The solution, is a new minimal-stop service running the Detroit to Chicago corridor, using the I-94 interstate right of-way. And as long as we’re building new, let’s go with a 21st century design. Make it a semi-elevated monorail, very similar to what Walt Disney World has been operating for more than 30 years in Florida. It would be safer than a conventional railroad train, better insulated for our winter, fully electric, and easily able to obtain speeds of 100 - 150 mph. The track would have absolutely ‘zero’ intersections, and the interstate’s topography is already designed for these speeds, logically.

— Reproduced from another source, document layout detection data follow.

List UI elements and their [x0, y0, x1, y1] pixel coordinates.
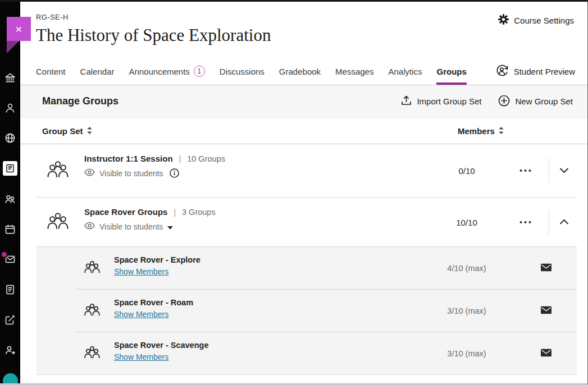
student-preview-icon	[495, 65, 508, 79]
sidebar-item-institution[interactable]	[0, 62, 20, 93]
group-set-row: Space Rover Groups | 3 Groups Visible to…	[20, 198, 587, 246]
help-icon[interactable]	[3, 373, 18, 385]
close-ribbon-tail	[7, 41, 19, 53]
close-course-button[interactable]: ×	[7, 17, 31, 41]
tab-announcements[interactable]: Announcements 1	[129, 58, 204, 85]
sort-members-button[interactable]: Members	[458, 126, 504, 136]
group-set-info: Space Rover Groups | 3 Groups Visible to…	[84, 207, 216, 231]
tab-discussions[interactable]: Discussions	[220, 58, 265, 85]
globe-icon	[4, 132, 16, 144]
group-set-icon	[47, 212, 69, 232]
tab-label: Content	[36, 67, 66, 76]
course-page: RG-SE-H The History of Space Exploration…	[20, 2, 587, 383]
overflow-menu-button[interactable]	[514, 221, 536, 223]
tab-gradebook[interactable]: Gradebook	[279, 58, 321, 85]
group-info: Space Rover - Explore Show Members	[114, 255, 200, 277]
course-title-block: RG-SE-H The History of Space Exploration	[36, 13, 271, 45]
sidebar-item-grades[interactable]	[0, 274, 20, 305]
eye-icon	[84, 222, 95, 231]
new-group-set-button[interactable]: New Group Set	[498, 95, 573, 108]
person-icon	[4, 103, 16, 113]
members-count: 10/10	[436, 217, 498, 227]
sidebar-item-courses-active[interactable]	[0, 153, 20, 184]
email-group-button[interactable]	[537, 263, 554, 273]
group-members-count: 3/10 (max)	[436, 306, 498, 315]
group-set-info: Instructor 1:1 Session | 10 Groups Visib…	[84, 154, 225, 178]
expanded-group-list: Space Rover - Explore Show Members 4/10 …	[37, 247, 577, 374]
collapse-chevron-button[interactable]	[554, 218, 573, 226]
sidebar-item-activity[interactable]	[0, 123, 20, 153]
plus-circle-icon	[498, 95, 510, 108]
group-icon	[84, 346, 100, 361]
group-icon	[84, 303, 100, 319]
tab-label: Calendar	[80, 67, 115, 76]
manage-groups-header: Manage Groups Import Group Set New Group…	[20, 85, 587, 118]
email-group-button[interactable]	[537, 306, 554, 315]
calendar-icon	[4, 224, 16, 235]
course-header: RG-SE-H The History of Space Exploration…	[20, 2, 587, 58]
envelope-icon	[541, 263, 551, 273]
group-members-count: 4/10 (max)	[436, 264, 498, 273]
group-name: Space Rover - Scavenge	[114, 341, 208, 350]
group-set-column-label: Group Set	[42, 126, 83, 136]
student-preview-button[interactable]: Student Preview	[495, 58, 575, 85]
envelope-icon	[4, 254, 16, 265]
sidebar-item-messages[interactable]	[0, 244, 20, 274]
student-preview-label: Student Preview	[514, 67, 575, 76]
sidebar-item-calendar[interactable]	[0, 214, 20, 244]
tab-calendar[interactable]: Calendar	[80, 58, 115, 85]
manage-actions: Import Group Set New Group Set	[401, 95, 573, 108]
eye-icon	[84, 168, 95, 178]
group-count: 10 Groups	[187, 154, 225, 163]
import-group-set-label: Import Group Set	[417, 97, 481, 106]
course-settings-button[interactable]: Course Settings	[498, 14, 574, 26]
sidebar-icon-list	[0, 62, 20, 365]
visibility-dropdown[interactable]: Visible to students	[84, 222, 173, 231]
sidebar-item-profile[interactable]	[0, 93, 20, 123]
divider	[549, 158, 549, 183]
members-count: 0/10	[436, 166, 498, 176]
email-group-button[interactable]	[537, 349, 554, 358]
sort-group-set-button[interactable]: Group Set	[42, 126, 92, 136]
group-row: Space Rover - Roam Show Members 3/10 (ma…	[37, 290, 577, 332]
show-members-link[interactable]: Show Members	[114, 352, 168, 361]
tab-analytics[interactable]: Analytics	[388, 58, 422, 85]
sidebar-item-sign-out[interactable]	[0, 335, 20, 365]
overflow-menu-button[interactable]	[514, 169, 536, 172]
show-members-link[interactable]: Show Members	[114, 310, 168, 319]
info-icon[interactable]	[170, 168, 179, 178]
tab-label: Discussions	[220, 67, 265, 76]
group-set-icon	[47, 161, 69, 181]
tab-groups[interactable]: Groups	[436, 58, 466, 85]
expand-chevron-button[interactable]	[554, 167, 573, 175]
announcements-count-badge: 1	[194, 66, 205, 77]
group-count: 3 Groups	[182, 208, 216, 217]
group-info: Space Rover - Roam Show Members	[114, 298, 193, 319]
visibility-label: Visible to students	[99, 169, 163, 178]
group-set-name: Space Rover Groups	[84, 207, 167, 217]
group-members-count: 3/10 (max)	[436, 349, 498, 358]
tab-label: Groups	[436, 67, 466, 76]
visibility-control[interactable]: Visible to students	[84, 168, 163, 178]
compose-icon	[4, 314, 16, 326]
separator: |	[174, 208, 176, 217]
import-group-set-button[interactable]: Import Group Set	[401, 95, 481, 107]
gear-icon	[498, 14, 509, 26]
institution-icon	[4, 72, 16, 83]
sidebar-item-organizations[interactable]	[0, 184, 20, 214]
app-window: × RG-SE-H The History of Space Explorati…	[0, 0, 588, 385]
tab-messages[interactable]: Messages	[335, 58, 373, 85]
document-icon	[4, 284, 16, 295]
caret-down-icon	[167, 222, 173, 231]
tab-content[interactable]: Content	[36, 58, 66, 85]
members-column-label: Members	[458, 126, 495, 136]
divider	[549, 210, 549, 235]
group-row: Space Rover - Scavenge Show Members 3/10…	[37, 332, 577, 374]
show-members-link[interactable]: Show Members	[114, 267, 168, 276]
person-arrow-icon	[4, 345, 16, 356]
visibility-label: Visible to students	[99, 222, 163, 231]
upload-icon	[401, 95, 412, 107]
sort-icon	[87, 126, 92, 136]
group-name: Space Rover - Roam	[114, 298, 193, 307]
sidebar-item-tools[interactable]	[0, 305, 20, 335]
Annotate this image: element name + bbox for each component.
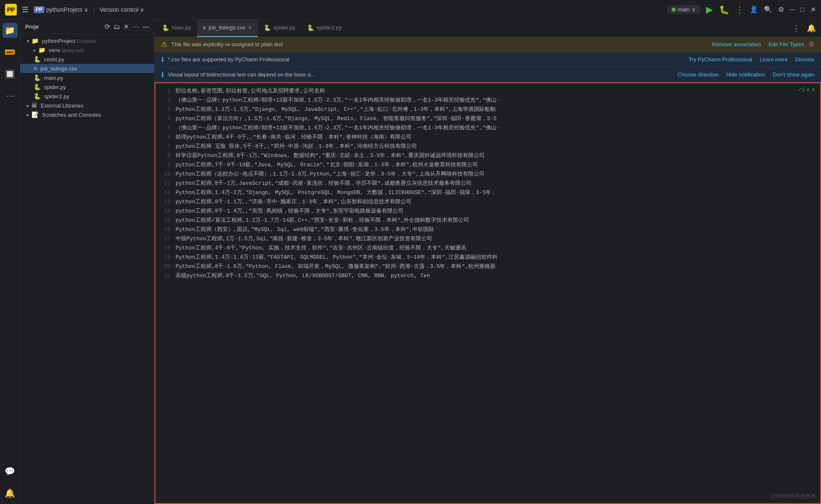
project-selector[interactable]: PP pythonProject ∨ xyxy=(34,6,88,13)
pp-badge: PP xyxy=(34,6,45,13)
tree-item-ceshi[interactable]: 🐍 ceshi.py xyxy=(20,55,154,64)
tree-label-main: main.py xyxy=(44,75,63,81)
tab-close-button[interactable]: ✕ xyxy=(248,25,252,31)
tree-item-external-libraries[interactable]: ▸ 🏛 External Libraries xyxy=(20,101,154,110)
line-content: 科学仪器Python工程师,8千-1万,"Windows, 数据结构","重庆·… xyxy=(176,151,820,160)
title-bar: PP ☰ PP pythonProject ∨ | Version contro… xyxy=(0,0,821,19)
close-icon[interactable]: ✕ xyxy=(811,5,816,13)
code-editor[interactable]: ✓1 ∧ ∨ 1职位名称,薪资范围,职位标签,公司地点及招聘要求,公司名称2（佛… xyxy=(155,82,821,504)
close-panel-icon[interactable]: ✕ xyxy=(123,23,129,31)
tree-item-scratches[interactable]: ▸ 📝 Scratches and Consoles xyxy=(20,110,154,119)
collapse-all-icon[interactable]: 🗂 xyxy=(113,23,120,31)
tree-item-spider2[interactable]: 🐍 spider2.py xyxy=(20,92,154,101)
hamburger-menu-icon[interactable]: ☰ xyxy=(20,3,30,16)
tab-spider2-label: spider2.py xyxy=(317,24,342,31)
run-button[interactable]: ▶ xyxy=(706,4,713,15)
tab-csv-icon: ≡ xyxy=(203,24,206,31)
dismiss-button[interactable]: Dismiss xyxy=(795,56,815,63)
tree-item-main[interactable]: 🐍 main.py xyxy=(20,73,154,82)
toolbar-more-button[interactable]: ⋮ xyxy=(735,5,744,15)
line-content: （佛山第一·品牌）python工程师/助理+13薪不加班,1.5万-2.3万,"… xyxy=(176,123,820,133)
version-control-selector[interactable]: Version control ∨ xyxy=(100,6,144,13)
project-tree: ▾ 📁 pythonProject C:\Users\ ▸ 📁 venv lib… xyxy=(20,34,154,504)
folder-icon: 📁 xyxy=(31,37,39,44)
sidebar-item-more[interactable]: ⋯ xyxy=(3,88,18,103)
line-content: 高级python工程师,9千-1.5万,"SQL, Python, LR/XGB… xyxy=(176,271,820,281)
debug-button[interactable]: 🐛 xyxy=(719,5,729,15)
line-content: （佛山第一·品牌）python工程师/助理+13薪不加班,1.5万-2.3万,"… xyxy=(176,96,820,105)
sidebar-item-project[interactable]: 📁 xyxy=(3,23,18,38)
warn-text: This file was explicitly re-assigned to … xyxy=(171,41,704,47)
profile-icon[interactable]: 👤 xyxy=(750,5,758,13)
edit-file-types-button[interactable]: Edit File Types xyxy=(769,41,804,47)
project-panel-header: Proje ⟳ 🗂 ✕ ⋯ — xyxy=(20,19,154,34)
learn-more-button[interactable]: Learn more xyxy=(760,56,787,63)
search-icon[interactable]: 🔍 xyxy=(764,5,772,13)
sidebar-item-terminal[interactable]: 💬 xyxy=(3,464,18,479)
dont-show-again-button[interactable]: Don't show again xyxy=(773,71,814,78)
line-number: 21 xyxy=(155,271,176,281)
try-pycharm-pro-button[interactable]: Try PyCharm Professional xyxy=(689,56,752,63)
gutter-indicator: ✓1 ∧ ∨ xyxy=(798,87,815,92)
sync-icon[interactable]: ⟳ xyxy=(105,23,110,31)
line-content: Python工程师,1.2万-1.5万,"Django, MySQL, Java… xyxy=(176,105,820,114)
tab-main-py[interactable]: 🐍 main.py xyxy=(156,19,197,37)
notification-bell-icon[interactable]: 🔔 xyxy=(803,24,819,33)
line-content: Python工程师,1.4万-1.8万·13薪,"FASTAPI, SQLMOD… xyxy=(176,253,820,262)
tree-item-spider[interactable]: 🐍 spider.py xyxy=(20,82,154,92)
line-number: 9 xyxy=(155,160,176,170)
code-line: 10Python工程师（远程办公·地点不限）,1.1万-1.9万,Python,… xyxy=(155,170,820,179)
notification-info-1: ℹ *.csv files are supported by PyCharm P… xyxy=(155,52,821,67)
sidebar-item-aws[interactable]: aws xyxy=(3,45,18,60)
hide-notification-button[interactable]: Hide notification xyxy=(726,71,765,78)
tab-bar: 🐍 main.py ≡ job_listings.csv ✕ 🐍 spider.… xyxy=(155,19,821,37)
panel-settings-icon[interactable]: ⋯ xyxy=(132,23,139,31)
tab-main-label: main.py xyxy=(172,24,191,31)
tab-job-listings[interactable]: ≡ job_listings.csv ✕ xyxy=(197,19,258,37)
tab-overflow-button[interactable]: ⋮ xyxy=(789,24,803,33)
line-content: Python工程师,1.4万-2万,"Django, MySQL, Postgr… xyxy=(176,188,820,197)
line-content: python工程师,8千-1万,JavaScript,"成都·武侯·浆洗街，经验… xyxy=(176,179,820,188)
tab-main-icon: 🐍 xyxy=(162,24,169,31)
line-content: Python工程师（西安）,面议,"MySQL, Sql, web前端","西安… xyxy=(176,225,820,234)
sidebar-item-structure[interactable]: 🔲 xyxy=(3,66,18,81)
tab-spider2-py[interactable]: 🐍 spider2.py xyxy=(301,19,348,37)
notif-gear-icon[interactable]: ⚙ xyxy=(808,40,814,48)
minimize-icon[interactable]: ─ xyxy=(790,6,795,13)
branch-selector[interactable]: main ∨ xyxy=(667,5,700,14)
tab-spider-icon: 🐍 xyxy=(264,24,271,31)
choose-direction-button[interactable]: Choose direction xyxy=(678,71,719,78)
sidebar-item-notifications-icon[interactable]: 🔔 xyxy=(3,486,18,501)
line-number: 3 xyxy=(155,105,176,114)
info-text-1: *.csv files are supported by PyCharm Pro… xyxy=(168,56,681,63)
warn-icon: ⚠ xyxy=(161,40,167,48)
panel-minimize-icon[interactable]: — xyxy=(142,23,149,31)
app-logo: PP xyxy=(5,4,17,16)
remove-association-button[interactable]: Remove association xyxy=(712,41,761,47)
code-line: 8科学仪器Python工程师,8千-1万,"Windows, 数据结构","重庆… xyxy=(155,151,820,160)
venv-folder-icon: 📁 xyxy=(38,47,45,53)
tree-label-spider: spider.py xyxy=(44,84,66,90)
settings-icon[interactable]: ⚙ xyxy=(778,5,784,13)
code-line: 17中级Python工程师,1万-1.5万,Sql,"南昌·新建·椎舍，3-5年… xyxy=(155,234,820,244)
notification-warn: ⚠ This file was explicitly re-assigned t… xyxy=(155,37,821,52)
project-chevron-icon: ∨ xyxy=(84,6,88,13)
project-name: pythonProject xyxy=(46,6,82,13)
code-line: 6助理python工程师,4千-6千,,"长春·南关·临河，经验不限，本科",奎… xyxy=(155,133,820,142)
line-content: Python工程师（远程办公·地点不限）,1.1万-1.9万,Python,"上… xyxy=(176,170,820,179)
tree-item-pythonproject[interactable]: ▾ 📁 pythonProject C:\Users\ xyxy=(20,36,154,45)
tree-label-scratches: Scratches and Consoles xyxy=(42,112,101,118)
info-icon-1: ℹ xyxy=(161,55,164,63)
tab-spider2-icon: 🐍 xyxy=(307,24,314,31)
tree-item-venv[interactable]: ▸ 📁 venv library root xyxy=(20,45,154,55)
line-number: 16 xyxy=(155,225,176,234)
line-number: 12 xyxy=(155,188,176,197)
line-content: python工程师/算法工程师,1.2万-1.7万·14薪,C++,"西安·长安… xyxy=(176,216,820,225)
line-number: 20 xyxy=(155,262,176,271)
line-content: Python工程师,4千-6千,"Python, 实施，技术支持，软件","吉安… xyxy=(176,244,820,253)
restore-icon[interactable]: □ xyxy=(800,6,805,13)
tree-item-job-listings[interactable]: ≡ job_listings.csv xyxy=(20,64,154,73)
tab-spider-py[interactable]: 🐍 spider.py xyxy=(258,19,301,37)
tab-spider-label: spider.py xyxy=(273,24,295,31)
chevron-down-icon: ▾ xyxy=(27,39,29,43)
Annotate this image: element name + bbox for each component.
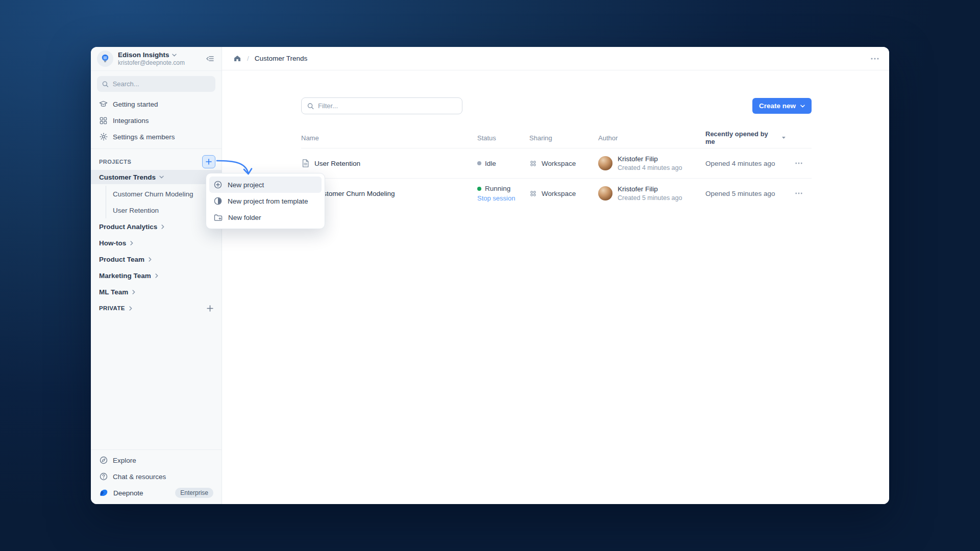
add-private-project-button[interactable] <box>207 305 213 312</box>
folder-plus-icon <box>214 214 223 221</box>
status-label: Idle <box>485 160 496 167</box>
status-label: Running <box>485 185 510 192</box>
section-label: ML Team <box>99 288 128 296</box>
sidebar-item-label: Integrations <box>113 117 149 124</box>
lightbulb-icon <box>100 54 110 64</box>
column-header-recently-opened[interactable]: Recently opened by me <box>705 130 786 145</box>
author-name: Kristofer Filip <box>618 185 682 193</box>
blocks-icon <box>99 117 108 124</box>
sidebar-item-how-tos[interactable]: How-tos <box>91 235 222 251</box>
projects-label: PROJECTS <box>99 159 131 165</box>
stop-session-link[interactable]: Stop session <box>477 194 529 202</box>
projects-table: Name Status Sharing Author Recently open… <box>301 128 812 208</box>
project-name: Customer Churn Modeling <box>314 190 395 197</box>
table-row[interactable]: Customer Churn Modeling Running Stop ses… <box>301 178 812 208</box>
section-label: Product Team <box>99 256 144 263</box>
column-header-sharing[interactable]: Sharing <box>529 134 598 142</box>
opened-cell: Opened 4 minutes ago <box>705 160 786 167</box>
project-name-cell[interactable]: Customer Churn Modeling <box>301 189 477 198</box>
compass-icon <box>99 456 108 464</box>
sharing-cell: Workspace <box>529 160 598 167</box>
chevron-right-icon <box>132 290 135 294</box>
author-created: Created 5 minutes ago <box>618 194 682 202</box>
footer-item-label: Explore <box>113 457 136 464</box>
row-options-icon[interactable] <box>795 192 802 194</box>
chevron-down-icon <box>159 176 164 179</box>
menu-item-new-project-from-template[interactable]: New project from template <box>209 193 322 209</box>
create-new-button[interactable]: Create new <box>752 98 812 114</box>
sidebar-item-label: Getting started <box>113 101 158 108</box>
menu-item-new-project[interactable]: New project <box>209 177 322 193</box>
main-area: / Customer Trends Create new Na <box>222 47 889 504</box>
sidebar-item-chat-resources[interactable]: Chat & resources <box>91 468 222 485</box>
chevron-right-icon <box>161 224 164 229</box>
enterprise-badge: Enterprise <box>175 488 213 498</box>
project-name-cell[interactable]: User Retention <box>301 159 477 168</box>
author-name: Kristofer Filip <box>618 155 682 163</box>
file-icon <box>301 159 309 168</box>
status-dot-idle <box>477 161 481 165</box>
author-cell: Kristofer Filip Created 5 minutes ago <box>598 185 705 202</box>
private-label: PRIVATE <box>99 305 125 311</box>
workspace-name: Edison Insights <box>118 51 169 59</box>
chevron-down-icon <box>800 105 805 108</box>
add-project-button[interactable] <box>202 155 215 168</box>
menu-item-label: New project <box>228 181 264 189</box>
project-name: User Retention <box>314 160 360 167</box>
sidebar-divider <box>91 148 222 149</box>
chevron-right-icon <box>130 241 133 245</box>
plus-circle-icon <box>214 181 222 189</box>
sidebar-item-settings-members[interactable]: Settings & members <box>91 129 222 145</box>
sharing-cell: Workspace <box>529 190 598 197</box>
table-header-row: Name Status Sharing Author Recently open… <box>301 128 812 148</box>
column-header-author[interactable]: Author <box>598 134 705 142</box>
page-options-icon[interactable] <box>871 58 879 60</box>
toolbar: Create new <box>301 97 812 114</box>
help-circle-icon <box>99 472 108 481</box>
home-icon[interactable] <box>233 55 241 62</box>
brand-name: Deepnote <box>113 489 143 497</box>
menu-item-label: New project from template <box>228 197 308 205</box>
workspace-email: kristofer@deepnote.com <box>118 59 201 66</box>
breadcrumb-current[interactable]: Customer Trends <box>255 55 308 62</box>
chevron-right-icon <box>129 306 132 311</box>
sharing-label: Workspace <box>542 190 576 197</box>
sidebar-item-getting-started[interactable]: Getting started <box>91 96 222 112</box>
filter-input[interactable] <box>301 97 462 114</box>
menu-item-new-folder[interactable]: New folder <box>209 209 322 226</box>
column-header-status[interactable]: Status <box>477 134 529 142</box>
workspace-header[interactable]: Edison Insights kristofer@deepnote.com <box>91 47 222 71</box>
avatar <box>598 156 612 170</box>
column-header-label: Recently opened by me <box>705 130 778 145</box>
avatar <box>598 186 612 201</box>
sidebar-item-explore[interactable]: Explore <box>91 452 222 468</box>
filter-field[interactable] <box>318 102 456 110</box>
sidebar-item-marketing-team[interactable]: Marketing Team <box>91 267 222 284</box>
status-dot-running <box>477 187 481 191</box>
section-label: How-tos <box>99 239 126 247</box>
app-window: Edison Insights kristofer@deepnote.com G… <box>91 47 889 504</box>
search-icon <box>307 103 314 110</box>
sidebar: Edison Insights kristofer@deepnote.com G… <box>91 47 222 504</box>
search-input[interactable] <box>97 76 215 92</box>
sidebar-spacer <box>91 316 222 449</box>
create-new-label: Create new <box>759 102 796 110</box>
collapse-sidebar-icon[interactable] <box>206 55 214 63</box>
row-options-icon[interactable] <box>795 162 802 164</box>
sharing-label: Workspace <box>542 160 576 167</box>
sidebar-item-customer-trends[interactable]: Customer Trends <box>91 170 222 184</box>
table-row[interactable]: User Retention Idle Workspace <box>301 148 812 178</box>
column-header-name[interactable]: Name <box>301 134 477 142</box>
sidebar-item-ml-team[interactable]: ML Team <box>91 284 222 300</box>
workspace-icon <box>529 190 537 197</box>
sidebar-item-private[interactable]: PRIVATE <box>91 300 222 316</box>
sidebar-item-product-analytics[interactable]: Product Analytics <box>91 218 222 235</box>
project-folder-label: Customer Trends <box>99 173 156 181</box>
sidebar-item-product-team[interactable]: Product Team <box>91 251 222 267</box>
search-field[interactable] <box>113 80 210 88</box>
workspace-icon <box>529 160 537 167</box>
brand-row[interactable]: Deepnote Enterprise <box>91 485 222 501</box>
sidebar-item-integrations[interactable]: Integrations <box>91 112 222 129</box>
sidebar-item-label: Settings & members <box>113 133 175 141</box>
gear-icon <box>99 133 108 141</box>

Just as spacious as Amtrak, it would have passenger stops and parking lots at stations located directly on already-owned, interstate property. The savings on property acquisition alone would go miles toward financing track construction and vehicles, keeping project costs down. A monorail track could also be run in a lot more places than ordinary railroad track in urban areas, with a minimal need of snow removal, a 1‘ wide elevated track.
Let’s leave the railroad to freight trains and take our passenger transportation to the next level, where we ’should’ be this century.
One last note... How safe would you feel crossing a railroad track at a rural RR crossing on a dark night, ’even’ with warning lights & bells on, knowing you could get hit by a train going 3-4 times faster than Amtrak does now?